# Assignment:
Return the full set of entries precisely. Do not carry over any pictures.

# Provided data:
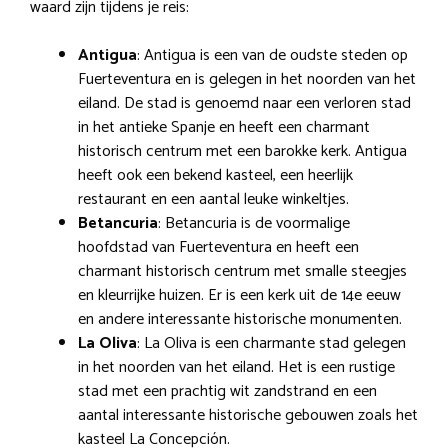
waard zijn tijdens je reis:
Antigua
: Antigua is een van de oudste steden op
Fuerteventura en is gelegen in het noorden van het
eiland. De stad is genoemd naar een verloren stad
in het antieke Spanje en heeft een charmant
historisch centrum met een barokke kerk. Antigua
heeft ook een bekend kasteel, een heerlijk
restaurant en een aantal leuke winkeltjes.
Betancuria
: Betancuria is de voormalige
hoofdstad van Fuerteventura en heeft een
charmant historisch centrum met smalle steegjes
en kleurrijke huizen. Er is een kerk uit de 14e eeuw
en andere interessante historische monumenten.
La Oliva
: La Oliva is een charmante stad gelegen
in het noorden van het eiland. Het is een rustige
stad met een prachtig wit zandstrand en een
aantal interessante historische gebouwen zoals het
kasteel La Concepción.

# Answer:
waard zijn tijdens je reis:
Antigua
: Antigua is een van de oudste steden op
Fuerteventura en is gelegen in het noorden van het
eiland. De stad is genoemd naar een verloren stad
in het antieke Spanje en heeft een charmant
historisch centrum met een barokke kerk. Antigua
heeft ook een bekend kasteel, een heerlijk
restaurant en een aantal leuke winkeltjes.
Betancuria
: Betancuria is de voormalige
hoofdstad van Fuerteventura en heeft een
charmant historisch centrum met smalle steegjes
en kleurrijke huizen. Er is een kerk uit de 14e eeuw
en andere interessante historische monumenten.
La Oliva
: La Oliva is een charmante stad gelegen
in het noorden van het eiland. Het is een rustige
stad met een prachtig wit zandstrand en een
aantal interessante historische gebouwen zoals het
kasteel La Concepción.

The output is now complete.